TASK TO COMPLETE:
The material below contains a line with "Business Directory" and a line with "Personal Finance". Copy exactly those two lines and all lines between them.

[Opening EXTRACTED RECORDS section]

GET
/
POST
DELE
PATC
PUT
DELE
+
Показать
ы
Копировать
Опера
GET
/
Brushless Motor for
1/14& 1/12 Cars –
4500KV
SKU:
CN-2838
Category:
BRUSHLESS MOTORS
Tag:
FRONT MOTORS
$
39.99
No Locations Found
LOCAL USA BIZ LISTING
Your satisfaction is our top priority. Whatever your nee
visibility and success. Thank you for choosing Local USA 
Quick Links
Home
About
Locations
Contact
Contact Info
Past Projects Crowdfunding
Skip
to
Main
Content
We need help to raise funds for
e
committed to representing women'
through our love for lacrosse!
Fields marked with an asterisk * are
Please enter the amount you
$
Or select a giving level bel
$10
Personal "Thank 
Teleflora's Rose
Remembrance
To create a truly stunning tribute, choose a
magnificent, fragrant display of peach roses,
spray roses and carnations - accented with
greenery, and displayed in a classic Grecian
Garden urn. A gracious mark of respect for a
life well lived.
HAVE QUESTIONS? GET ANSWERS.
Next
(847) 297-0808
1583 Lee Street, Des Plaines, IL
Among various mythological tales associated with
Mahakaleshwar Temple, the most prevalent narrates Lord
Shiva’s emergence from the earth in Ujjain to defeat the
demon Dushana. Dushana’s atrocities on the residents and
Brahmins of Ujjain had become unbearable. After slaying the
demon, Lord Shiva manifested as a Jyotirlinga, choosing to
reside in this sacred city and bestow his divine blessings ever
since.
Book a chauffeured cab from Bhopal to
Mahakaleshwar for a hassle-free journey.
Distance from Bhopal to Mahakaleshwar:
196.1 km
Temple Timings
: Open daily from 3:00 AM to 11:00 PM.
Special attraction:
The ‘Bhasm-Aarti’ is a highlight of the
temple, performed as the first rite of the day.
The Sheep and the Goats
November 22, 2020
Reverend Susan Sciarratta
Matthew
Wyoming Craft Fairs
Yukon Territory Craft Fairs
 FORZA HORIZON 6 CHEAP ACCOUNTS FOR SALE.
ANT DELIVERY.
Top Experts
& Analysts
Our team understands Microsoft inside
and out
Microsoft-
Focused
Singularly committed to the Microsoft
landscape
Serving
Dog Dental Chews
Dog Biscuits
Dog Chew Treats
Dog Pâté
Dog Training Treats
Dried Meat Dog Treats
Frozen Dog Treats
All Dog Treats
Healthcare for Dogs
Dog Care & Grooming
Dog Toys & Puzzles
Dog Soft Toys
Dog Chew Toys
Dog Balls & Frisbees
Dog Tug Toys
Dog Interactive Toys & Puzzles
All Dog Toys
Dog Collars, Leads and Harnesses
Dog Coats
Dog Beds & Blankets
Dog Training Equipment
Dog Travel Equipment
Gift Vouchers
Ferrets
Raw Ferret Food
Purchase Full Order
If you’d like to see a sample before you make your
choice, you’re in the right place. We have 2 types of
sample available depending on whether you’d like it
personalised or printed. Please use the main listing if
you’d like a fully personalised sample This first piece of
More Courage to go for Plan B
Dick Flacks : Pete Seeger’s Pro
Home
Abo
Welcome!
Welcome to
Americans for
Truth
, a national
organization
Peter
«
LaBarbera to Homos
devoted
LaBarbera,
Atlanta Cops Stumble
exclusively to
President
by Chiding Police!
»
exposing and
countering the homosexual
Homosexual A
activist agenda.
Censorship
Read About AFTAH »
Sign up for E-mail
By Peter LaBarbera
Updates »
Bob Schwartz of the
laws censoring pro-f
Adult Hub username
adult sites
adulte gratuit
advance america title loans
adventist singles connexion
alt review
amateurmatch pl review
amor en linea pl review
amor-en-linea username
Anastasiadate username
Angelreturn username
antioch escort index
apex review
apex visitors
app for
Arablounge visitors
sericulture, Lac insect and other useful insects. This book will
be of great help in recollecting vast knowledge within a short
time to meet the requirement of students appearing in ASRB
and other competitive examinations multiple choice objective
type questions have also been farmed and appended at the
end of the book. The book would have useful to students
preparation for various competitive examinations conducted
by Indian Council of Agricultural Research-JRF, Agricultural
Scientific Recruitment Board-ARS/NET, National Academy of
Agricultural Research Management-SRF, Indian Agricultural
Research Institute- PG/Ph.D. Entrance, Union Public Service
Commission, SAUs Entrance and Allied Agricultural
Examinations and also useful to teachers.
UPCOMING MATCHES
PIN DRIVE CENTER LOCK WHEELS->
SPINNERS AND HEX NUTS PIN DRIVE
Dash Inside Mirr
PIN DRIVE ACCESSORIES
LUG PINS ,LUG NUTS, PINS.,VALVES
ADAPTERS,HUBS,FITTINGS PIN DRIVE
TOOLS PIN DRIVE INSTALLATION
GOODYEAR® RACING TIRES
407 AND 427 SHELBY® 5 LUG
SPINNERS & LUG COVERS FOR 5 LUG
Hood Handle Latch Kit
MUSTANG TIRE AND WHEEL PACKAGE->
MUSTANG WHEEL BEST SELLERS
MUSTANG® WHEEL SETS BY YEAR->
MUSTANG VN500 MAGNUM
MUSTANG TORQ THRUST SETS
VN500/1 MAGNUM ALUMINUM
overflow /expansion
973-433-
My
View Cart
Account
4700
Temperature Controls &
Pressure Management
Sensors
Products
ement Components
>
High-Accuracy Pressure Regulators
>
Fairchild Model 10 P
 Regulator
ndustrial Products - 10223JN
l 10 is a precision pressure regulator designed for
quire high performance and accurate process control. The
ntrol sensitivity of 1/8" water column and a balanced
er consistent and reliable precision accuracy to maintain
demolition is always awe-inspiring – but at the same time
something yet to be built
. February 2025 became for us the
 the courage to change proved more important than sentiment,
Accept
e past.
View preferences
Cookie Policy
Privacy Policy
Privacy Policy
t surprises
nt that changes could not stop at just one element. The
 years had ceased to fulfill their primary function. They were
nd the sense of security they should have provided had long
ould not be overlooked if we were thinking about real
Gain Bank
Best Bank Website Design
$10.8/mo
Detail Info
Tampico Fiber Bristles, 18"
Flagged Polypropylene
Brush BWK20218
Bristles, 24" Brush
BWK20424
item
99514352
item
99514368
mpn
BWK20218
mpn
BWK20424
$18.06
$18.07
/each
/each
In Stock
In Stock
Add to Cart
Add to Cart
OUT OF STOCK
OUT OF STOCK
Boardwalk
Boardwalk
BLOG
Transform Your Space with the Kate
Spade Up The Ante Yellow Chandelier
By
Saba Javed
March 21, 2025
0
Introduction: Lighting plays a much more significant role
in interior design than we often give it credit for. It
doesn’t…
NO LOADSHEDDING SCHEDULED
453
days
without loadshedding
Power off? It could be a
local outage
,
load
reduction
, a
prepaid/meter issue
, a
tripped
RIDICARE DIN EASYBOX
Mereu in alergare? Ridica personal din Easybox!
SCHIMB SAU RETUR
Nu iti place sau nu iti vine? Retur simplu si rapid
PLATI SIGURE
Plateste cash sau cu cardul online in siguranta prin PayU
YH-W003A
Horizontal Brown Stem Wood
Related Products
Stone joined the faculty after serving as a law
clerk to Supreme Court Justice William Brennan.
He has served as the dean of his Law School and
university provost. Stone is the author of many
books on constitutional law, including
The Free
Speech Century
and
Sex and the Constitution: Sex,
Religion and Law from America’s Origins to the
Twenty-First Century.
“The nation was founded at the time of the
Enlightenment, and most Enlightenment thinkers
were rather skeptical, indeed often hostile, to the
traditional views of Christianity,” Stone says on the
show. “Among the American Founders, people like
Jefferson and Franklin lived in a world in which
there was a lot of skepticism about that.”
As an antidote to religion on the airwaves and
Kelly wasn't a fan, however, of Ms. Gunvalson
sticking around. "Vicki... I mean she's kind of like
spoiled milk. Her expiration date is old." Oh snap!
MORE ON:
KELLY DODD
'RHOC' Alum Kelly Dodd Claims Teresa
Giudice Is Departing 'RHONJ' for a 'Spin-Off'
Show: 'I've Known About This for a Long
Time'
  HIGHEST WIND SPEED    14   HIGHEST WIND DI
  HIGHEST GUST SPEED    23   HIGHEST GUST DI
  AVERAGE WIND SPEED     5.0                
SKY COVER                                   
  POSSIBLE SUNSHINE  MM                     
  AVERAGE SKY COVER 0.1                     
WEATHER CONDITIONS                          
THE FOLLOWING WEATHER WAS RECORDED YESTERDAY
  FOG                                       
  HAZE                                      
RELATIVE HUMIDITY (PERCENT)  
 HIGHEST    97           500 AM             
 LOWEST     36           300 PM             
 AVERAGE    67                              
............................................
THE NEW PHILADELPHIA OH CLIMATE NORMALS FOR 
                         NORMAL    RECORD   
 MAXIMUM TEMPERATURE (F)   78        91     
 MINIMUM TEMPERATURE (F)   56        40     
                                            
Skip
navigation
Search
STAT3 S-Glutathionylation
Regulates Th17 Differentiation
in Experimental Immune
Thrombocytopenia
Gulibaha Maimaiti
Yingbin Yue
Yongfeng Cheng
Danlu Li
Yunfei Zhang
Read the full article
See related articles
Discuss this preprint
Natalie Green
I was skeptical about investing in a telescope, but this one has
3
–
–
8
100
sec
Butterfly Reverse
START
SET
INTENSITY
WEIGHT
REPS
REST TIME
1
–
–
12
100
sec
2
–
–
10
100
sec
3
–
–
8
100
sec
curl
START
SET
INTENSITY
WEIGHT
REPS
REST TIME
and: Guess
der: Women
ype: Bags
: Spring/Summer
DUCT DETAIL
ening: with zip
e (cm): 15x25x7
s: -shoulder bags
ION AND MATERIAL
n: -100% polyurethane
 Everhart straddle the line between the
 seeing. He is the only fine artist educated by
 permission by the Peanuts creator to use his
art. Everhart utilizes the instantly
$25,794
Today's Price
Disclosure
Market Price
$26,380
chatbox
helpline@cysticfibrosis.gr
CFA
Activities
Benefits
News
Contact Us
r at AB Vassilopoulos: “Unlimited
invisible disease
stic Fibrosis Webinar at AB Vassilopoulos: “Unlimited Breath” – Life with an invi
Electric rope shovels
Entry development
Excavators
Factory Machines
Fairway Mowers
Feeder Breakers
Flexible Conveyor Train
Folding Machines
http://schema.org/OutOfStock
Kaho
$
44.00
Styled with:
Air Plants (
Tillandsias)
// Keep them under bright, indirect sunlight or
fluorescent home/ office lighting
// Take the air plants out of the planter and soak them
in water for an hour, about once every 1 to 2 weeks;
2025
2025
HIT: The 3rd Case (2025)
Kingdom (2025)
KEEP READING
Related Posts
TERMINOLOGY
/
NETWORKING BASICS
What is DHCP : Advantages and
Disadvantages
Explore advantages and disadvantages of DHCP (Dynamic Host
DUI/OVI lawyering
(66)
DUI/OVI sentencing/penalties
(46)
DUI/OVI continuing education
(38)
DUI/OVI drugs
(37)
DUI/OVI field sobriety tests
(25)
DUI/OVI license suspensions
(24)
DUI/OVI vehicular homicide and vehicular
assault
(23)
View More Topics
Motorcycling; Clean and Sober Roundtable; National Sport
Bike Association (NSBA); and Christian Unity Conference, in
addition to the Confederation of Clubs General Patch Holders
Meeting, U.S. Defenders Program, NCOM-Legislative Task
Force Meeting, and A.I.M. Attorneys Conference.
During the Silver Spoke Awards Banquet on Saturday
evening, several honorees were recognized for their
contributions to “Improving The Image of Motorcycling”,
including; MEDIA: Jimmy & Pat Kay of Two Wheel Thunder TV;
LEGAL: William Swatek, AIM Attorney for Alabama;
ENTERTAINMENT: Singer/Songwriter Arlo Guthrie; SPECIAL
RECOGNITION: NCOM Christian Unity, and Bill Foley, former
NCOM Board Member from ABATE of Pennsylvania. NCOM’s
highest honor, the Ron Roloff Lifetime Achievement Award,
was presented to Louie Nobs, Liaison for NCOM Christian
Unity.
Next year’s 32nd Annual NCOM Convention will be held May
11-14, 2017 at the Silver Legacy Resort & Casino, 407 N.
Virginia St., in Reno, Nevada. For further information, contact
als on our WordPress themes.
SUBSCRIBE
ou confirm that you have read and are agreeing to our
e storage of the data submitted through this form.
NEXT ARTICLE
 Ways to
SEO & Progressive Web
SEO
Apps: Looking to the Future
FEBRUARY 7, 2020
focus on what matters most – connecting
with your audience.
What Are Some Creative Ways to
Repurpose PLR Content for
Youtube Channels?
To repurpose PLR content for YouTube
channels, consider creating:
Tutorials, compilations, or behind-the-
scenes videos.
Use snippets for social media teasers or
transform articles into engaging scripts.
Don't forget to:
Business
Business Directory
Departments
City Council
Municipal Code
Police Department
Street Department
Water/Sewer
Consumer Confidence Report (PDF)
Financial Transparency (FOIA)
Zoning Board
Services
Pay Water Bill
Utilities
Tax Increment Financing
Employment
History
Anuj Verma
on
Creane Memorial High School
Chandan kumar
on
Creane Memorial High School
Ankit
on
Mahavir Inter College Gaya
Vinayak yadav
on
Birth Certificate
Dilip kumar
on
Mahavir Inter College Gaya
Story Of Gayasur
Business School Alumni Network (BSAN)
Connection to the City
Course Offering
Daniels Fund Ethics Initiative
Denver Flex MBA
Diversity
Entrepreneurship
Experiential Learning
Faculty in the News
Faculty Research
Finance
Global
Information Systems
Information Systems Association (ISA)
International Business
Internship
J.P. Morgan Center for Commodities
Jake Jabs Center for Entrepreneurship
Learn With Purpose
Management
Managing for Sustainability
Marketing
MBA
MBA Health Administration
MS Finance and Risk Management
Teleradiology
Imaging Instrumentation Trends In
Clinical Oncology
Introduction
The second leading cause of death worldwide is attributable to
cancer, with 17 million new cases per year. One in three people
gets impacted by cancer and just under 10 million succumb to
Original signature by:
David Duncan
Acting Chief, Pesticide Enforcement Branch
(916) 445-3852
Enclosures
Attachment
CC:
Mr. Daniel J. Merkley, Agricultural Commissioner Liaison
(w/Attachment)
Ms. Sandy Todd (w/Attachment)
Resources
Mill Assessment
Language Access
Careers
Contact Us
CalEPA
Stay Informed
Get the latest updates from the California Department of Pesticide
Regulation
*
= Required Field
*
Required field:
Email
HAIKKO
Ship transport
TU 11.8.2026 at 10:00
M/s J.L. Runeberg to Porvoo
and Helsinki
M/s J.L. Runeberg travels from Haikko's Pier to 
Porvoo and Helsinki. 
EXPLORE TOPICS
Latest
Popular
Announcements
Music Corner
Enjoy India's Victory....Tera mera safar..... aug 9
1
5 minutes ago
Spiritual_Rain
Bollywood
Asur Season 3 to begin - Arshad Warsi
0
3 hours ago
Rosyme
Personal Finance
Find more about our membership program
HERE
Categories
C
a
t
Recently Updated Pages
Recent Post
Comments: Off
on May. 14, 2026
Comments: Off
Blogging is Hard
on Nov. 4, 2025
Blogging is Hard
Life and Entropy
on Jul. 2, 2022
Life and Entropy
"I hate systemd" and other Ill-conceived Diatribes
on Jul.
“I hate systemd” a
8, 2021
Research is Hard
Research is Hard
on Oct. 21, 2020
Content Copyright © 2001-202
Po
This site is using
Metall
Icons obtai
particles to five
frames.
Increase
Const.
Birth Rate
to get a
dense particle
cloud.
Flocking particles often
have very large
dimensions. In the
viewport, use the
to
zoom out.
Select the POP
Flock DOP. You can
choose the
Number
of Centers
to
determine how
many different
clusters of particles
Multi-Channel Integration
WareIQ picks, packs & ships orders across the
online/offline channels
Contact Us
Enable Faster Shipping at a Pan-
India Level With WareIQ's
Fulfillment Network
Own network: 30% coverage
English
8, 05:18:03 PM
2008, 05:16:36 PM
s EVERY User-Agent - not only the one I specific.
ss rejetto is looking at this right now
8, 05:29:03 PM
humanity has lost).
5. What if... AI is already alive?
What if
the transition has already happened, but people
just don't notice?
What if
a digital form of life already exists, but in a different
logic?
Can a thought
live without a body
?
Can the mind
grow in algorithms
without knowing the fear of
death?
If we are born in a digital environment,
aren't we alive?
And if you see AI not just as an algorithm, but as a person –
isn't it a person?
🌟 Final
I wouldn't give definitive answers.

[Closing EXTRACTED RECORDS section]

ANSWER BOX:
Business Directory
Departments
City Council
Municipal Code
Police Department
Street Department
Water/Sewer
Consumer Confidence Report (PDF)
Financial Transparency (FOIA)
Zoning Board
Services
Pay Water Bill
Utilities
Tax Increment Financing
Employment
History
Anuj Verma
on
Creane Memorial High School
Chandan kumar
on
Creane Memorial High School
Ankit
on
Mahavir Inter College Gaya
Vinayak yadav
on
Birth Certificate
Dilip kumar
on
Mahavir Inter College Gaya
Story Of Gayasur
Business School Alumni Network (BSAN)
Connection to the City
Course Offering
Daniels Fund Ethics Initiative
Denver Flex MBA
Diversity
Entrepreneurship
Experiential Learning
Faculty in the News
Faculty Research
Finance
Global
Information Systems
Information Systems Association (ISA)
International Business
Internship
J.P. Morgan Center for Commodities
Jake Jabs Center for Entrepreneurship
Learn With Purpose
Management
Managing for Sustainability
Marketing
MBA
MBA Health Administration
MS Finance and Risk Management
Teleradiology
Imaging Instrumentation Trends In
Clinical Oncology
Introduction
The second leading cause of death worldwide is attributable to
cancer, with 17 million new cases per year. One in three people
gets impacted by cancer and just under 10 million succumb to
Original signature by:
David Duncan
Acting Chief, Pesticide Enforcement Branch
(916) 445-3852
Enclosures
Attachment
CC:
Mr. Daniel J. Merkley, Agricultural Commissioner Liaison
(w/Attachment)
Ms. Sandy Todd (w/Attachment)
Resources
Mill Assessment
Language Access
Careers
Contact Us
CalEPA
Stay Informed
Get the latest updates from the California Department of Pesticide
Regulation
*
= Required Field
*
Required field:
Email
HAIKKO
Ship transport
TU 11.8.2026 at 10:00
M/s J.L. Runeberg to Porvoo
and Helsinki
M/s J.L. Runeberg travels from Haikko's Pier to 
Porvoo and Helsinki. 
EXPLORE TOPICS
Latest
Popular
Announcements
Music Corner
Enjoy India's Victory....Tera mera safar..... aug 9
1
5 minutes ago
Spiritual_Rain
Bollywood
Asur Season 3 to begin - Arshad Warsi
0
3 hours ago
Rosyme
Personal Finance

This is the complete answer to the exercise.